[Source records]
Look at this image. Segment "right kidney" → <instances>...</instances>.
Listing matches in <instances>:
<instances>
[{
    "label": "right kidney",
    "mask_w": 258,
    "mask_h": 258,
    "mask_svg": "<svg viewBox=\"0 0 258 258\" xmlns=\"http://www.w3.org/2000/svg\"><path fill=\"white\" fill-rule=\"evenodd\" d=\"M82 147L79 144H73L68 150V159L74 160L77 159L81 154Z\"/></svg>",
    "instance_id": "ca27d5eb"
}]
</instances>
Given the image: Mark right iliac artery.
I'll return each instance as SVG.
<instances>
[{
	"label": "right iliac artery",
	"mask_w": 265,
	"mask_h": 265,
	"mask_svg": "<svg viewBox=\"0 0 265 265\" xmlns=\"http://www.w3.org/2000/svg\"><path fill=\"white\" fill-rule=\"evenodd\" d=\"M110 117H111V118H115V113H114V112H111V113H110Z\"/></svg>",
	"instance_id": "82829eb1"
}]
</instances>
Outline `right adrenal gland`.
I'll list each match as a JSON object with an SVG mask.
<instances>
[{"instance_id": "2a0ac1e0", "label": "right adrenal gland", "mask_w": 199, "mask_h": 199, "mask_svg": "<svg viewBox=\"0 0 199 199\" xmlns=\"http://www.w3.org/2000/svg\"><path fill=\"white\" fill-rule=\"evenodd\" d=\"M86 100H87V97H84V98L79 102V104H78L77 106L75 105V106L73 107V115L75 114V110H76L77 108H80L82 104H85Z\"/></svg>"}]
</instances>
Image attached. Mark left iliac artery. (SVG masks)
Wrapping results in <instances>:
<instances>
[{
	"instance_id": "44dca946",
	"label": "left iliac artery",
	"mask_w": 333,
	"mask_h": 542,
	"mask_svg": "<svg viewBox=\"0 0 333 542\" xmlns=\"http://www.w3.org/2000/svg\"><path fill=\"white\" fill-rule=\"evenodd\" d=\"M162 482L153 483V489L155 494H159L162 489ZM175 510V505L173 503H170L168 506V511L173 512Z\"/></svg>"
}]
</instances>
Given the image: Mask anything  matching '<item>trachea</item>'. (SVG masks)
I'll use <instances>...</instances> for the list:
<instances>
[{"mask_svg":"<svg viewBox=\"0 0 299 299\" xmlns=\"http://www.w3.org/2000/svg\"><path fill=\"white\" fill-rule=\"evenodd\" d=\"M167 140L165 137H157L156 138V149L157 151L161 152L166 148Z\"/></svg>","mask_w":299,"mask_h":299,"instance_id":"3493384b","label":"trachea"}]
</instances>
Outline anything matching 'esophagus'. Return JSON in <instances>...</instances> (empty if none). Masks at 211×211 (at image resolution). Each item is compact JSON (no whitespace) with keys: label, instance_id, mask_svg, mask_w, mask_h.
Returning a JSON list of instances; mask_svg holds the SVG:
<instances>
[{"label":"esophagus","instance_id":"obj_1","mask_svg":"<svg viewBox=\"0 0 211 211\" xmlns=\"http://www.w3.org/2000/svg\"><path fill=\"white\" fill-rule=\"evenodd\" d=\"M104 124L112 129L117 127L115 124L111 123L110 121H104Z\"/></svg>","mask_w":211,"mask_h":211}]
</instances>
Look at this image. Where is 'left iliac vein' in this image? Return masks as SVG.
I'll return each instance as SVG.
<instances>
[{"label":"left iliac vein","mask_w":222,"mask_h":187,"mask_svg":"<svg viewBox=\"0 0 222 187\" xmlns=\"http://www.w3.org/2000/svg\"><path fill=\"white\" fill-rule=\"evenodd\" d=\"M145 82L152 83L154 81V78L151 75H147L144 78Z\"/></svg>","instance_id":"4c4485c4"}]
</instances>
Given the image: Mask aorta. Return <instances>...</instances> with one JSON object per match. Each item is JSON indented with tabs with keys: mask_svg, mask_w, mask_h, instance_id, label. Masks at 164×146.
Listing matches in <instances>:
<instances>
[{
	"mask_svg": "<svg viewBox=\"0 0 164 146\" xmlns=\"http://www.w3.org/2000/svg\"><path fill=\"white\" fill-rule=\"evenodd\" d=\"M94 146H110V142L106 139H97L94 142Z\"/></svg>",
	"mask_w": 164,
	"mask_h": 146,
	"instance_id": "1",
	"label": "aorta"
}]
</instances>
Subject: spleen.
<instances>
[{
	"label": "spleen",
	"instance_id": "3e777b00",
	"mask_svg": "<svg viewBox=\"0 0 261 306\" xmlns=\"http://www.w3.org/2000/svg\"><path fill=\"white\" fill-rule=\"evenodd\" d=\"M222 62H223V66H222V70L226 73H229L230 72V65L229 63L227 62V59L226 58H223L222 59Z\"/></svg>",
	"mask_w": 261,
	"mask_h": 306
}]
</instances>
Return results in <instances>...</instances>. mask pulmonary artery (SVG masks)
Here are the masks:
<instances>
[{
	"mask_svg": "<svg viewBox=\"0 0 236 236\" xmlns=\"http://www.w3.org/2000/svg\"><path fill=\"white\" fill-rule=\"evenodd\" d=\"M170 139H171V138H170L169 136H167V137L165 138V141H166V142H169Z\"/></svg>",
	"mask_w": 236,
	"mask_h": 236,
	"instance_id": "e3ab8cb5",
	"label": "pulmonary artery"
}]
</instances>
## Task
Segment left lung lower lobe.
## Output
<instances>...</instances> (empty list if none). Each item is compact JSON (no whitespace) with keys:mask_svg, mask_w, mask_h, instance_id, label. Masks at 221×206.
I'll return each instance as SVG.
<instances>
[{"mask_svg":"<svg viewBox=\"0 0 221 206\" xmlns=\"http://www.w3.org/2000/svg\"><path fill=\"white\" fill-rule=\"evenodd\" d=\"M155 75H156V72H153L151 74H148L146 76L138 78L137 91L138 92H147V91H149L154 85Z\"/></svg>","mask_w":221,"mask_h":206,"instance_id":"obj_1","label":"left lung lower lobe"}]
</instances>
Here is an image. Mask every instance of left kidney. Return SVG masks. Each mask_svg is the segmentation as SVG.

### Directions for this task
Repeat the data exactly as it was given above.

### Your solution
Look at this image. Segment "right kidney" → <instances>...</instances>.
Listing matches in <instances>:
<instances>
[{
    "label": "right kidney",
    "mask_w": 258,
    "mask_h": 258,
    "mask_svg": "<svg viewBox=\"0 0 258 258\" xmlns=\"http://www.w3.org/2000/svg\"><path fill=\"white\" fill-rule=\"evenodd\" d=\"M82 147L79 144H73L68 150V159L74 160L77 159L81 154Z\"/></svg>",
    "instance_id": "ca27d5eb"
}]
</instances>
Given the image: Mark right iliac artery.
I'll return each instance as SVG.
<instances>
[{
	"label": "right iliac artery",
	"mask_w": 265,
	"mask_h": 265,
	"mask_svg": "<svg viewBox=\"0 0 265 265\" xmlns=\"http://www.w3.org/2000/svg\"><path fill=\"white\" fill-rule=\"evenodd\" d=\"M110 117H111V118H115V113H114V112H111V113H110Z\"/></svg>",
	"instance_id": "82829eb1"
}]
</instances>
Outline `right adrenal gland`.
I'll list each match as a JSON object with an SVG mask.
<instances>
[{"instance_id": "2a0ac1e0", "label": "right adrenal gland", "mask_w": 199, "mask_h": 199, "mask_svg": "<svg viewBox=\"0 0 199 199\" xmlns=\"http://www.w3.org/2000/svg\"><path fill=\"white\" fill-rule=\"evenodd\" d=\"M86 100H87V97H84V98L79 102V104H78L77 106L75 105V106L73 107V115L75 114V110H76L77 108H80L82 104H85Z\"/></svg>"}]
</instances>
Image attached. Mark left iliac artery. (SVG masks)
Wrapping results in <instances>:
<instances>
[{
	"instance_id": "44dca946",
	"label": "left iliac artery",
	"mask_w": 333,
	"mask_h": 542,
	"mask_svg": "<svg viewBox=\"0 0 333 542\" xmlns=\"http://www.w3.org/2000/svg\"><path fill=\"white\" fill-rule=\"evenodd\" d=\"M162 482L153 483V489L155 494H159L162 489ZM175 510V505L173 503H170L168 506V511L173 512Z\"/></svg>"
}]
</instances>
Given the image: Mask anything  matching '<item>trachea</item>'. (SVG masks)
I'll use <instances>...</instances> for the list:
<instances>
[{"mask_svg":"<svg viewBox=\"0 0 299 299\" xmlns=\"http://www.w3.org/2000/svg\"><path fill=\"white\" fill-rule=\"evenodd\" d=\"M167 140L165 137H157L156 138V149L157 151L161 152L166 148Z\"/></svg>","mask_w":299,"mask_h":299,"instance_id":"3493384b","label":"trachea"}]
</instances>
Outline anything matching 'esophagus'. Return JSON in <instances>...</instances> (empty if none). Masks at 211×211 (at image resolution). Each item is compact JSON (no whitespace) with keys: label, instance_id, mask_svg, mask_w, mask_h.
Returning a JSON list of instances; mask_svg holds the SVG:
<instances>
[{"label":"esophagus","instance_id":"obj_1","mask_svg":"<svg viewBox=\"0 0 211 211\" xmlns=\"http://www.w3.org/2000/svg\"><path fill=\"white\" fill-rule=\"evenodd\" d=\"M104 124L112 129L117 127L115 124L111 123L110 121H104Z\"/></svg>","mask_w":211,"mask_h":211}]
</instances>
Look at this image. Where is 'left iliac vein' in this image? Return masks as SVG.
I'll return each instance as SVG.
<instances>
[{"label":"left iliac vein","mask_w":222,"mask_h":187,"mask_svg":"<svg viewBox=\"0 0 222 187\" xmlns=\"http://www.w3.org/2000/svg\"><path fill=\"white\" fill-rule=\"evenodd\" d=\"M145 82L152 83L154 81V78L151 75H147L144 78Z\"/></svg>","instance_id":"4c4485c4"}]
</instances>
Given the image: Mask aorta. Return <instances>...</instances> with one JSON object per match. Each item is JSON indented with tabs with keys: mask_svg, mask_w, mask_h, instance_id, label. Masks at 164×146.
Listing matches in <instances>:
<instances>
[{
	"mask_svg": "<svg viewBox=\"0 0 164 146\" xmlns=\"http://www.w3.org/2000/svg\"><path fill=\"white\" fill-rule=\"evenodd\" d=\"M94 146H110V142L106 139H97L94 142Z\"/></svg>",
	"mask_w": 164,
	"mask_h": 146,
	"instance_id": "1",
	"label": "aorta"
}]
</instances>
Subject: spleen.
<instances>
[{
	"label": "spleen",
	"instance_id": "3e777b00",
	"mask_svg": "<svg viewBox=\"0 0 261 306\" xmlns=\"http://www.w3.org/2000/svg\"><path fill=\"white\" fill-rule=\"evenodd\" d=\"M222 62H223V66H222V70L226 73H229L230 72V65L229 63L227 62V59L226 58H223L222 59Z\"/></svg>",
	"mask_w": 261,
	"mask_h": 306
}]
</instances>
Return results in <instances>...</instances>. mask pulmonary artery (SVG masks)
Here are the masks:
<instances>
[{
	"mask_svg": "<svg viewBox=\"0 0 236 236\" xmlns=\"http://www.w3.org/2000/svg\"><path fill=\"white\" fill-rule=\"evenodd\" d=\"M170 139H171V138H170L169 136H167V137L165 138V141H166V142H169Z\"/></svg>",
	"mask_w": 236,
	"mask_h": 236,
	"instance_id": "e3ab8cb5",
	"label": "pulmonary artery"
}]
</instances>
## Task
Segment left lung lower lobe.
## Output
<instances>...</instances> (empty list if none). Each item is compact JSON (no whitespace) with keys:mask_svg, mask_w, mask_h, instance_id, label. Masks at 221×206.
I'll return each instance as SVG.
<instances>
[{"mask_svg":"<svg viewBox=\"0 0 221 206\" xmlns=\"http://www.w3.org/2000/svg\"><path fill=\"white\" fill-rule=\"evenodd\" d=\"M155 75H156V72H153L151 74H148L146 76L138 78L137 91L138 92H147V91H149L154 85Z\"/></svg>","mask_w":221,"mask_h":206,"instance_id":"obj_1","label":"left lung lower lobe"}]
</instances>
Here is an image. Mask every instance of left kidney. Return SVG masks. Each mask_svg is the segmentation as SVG.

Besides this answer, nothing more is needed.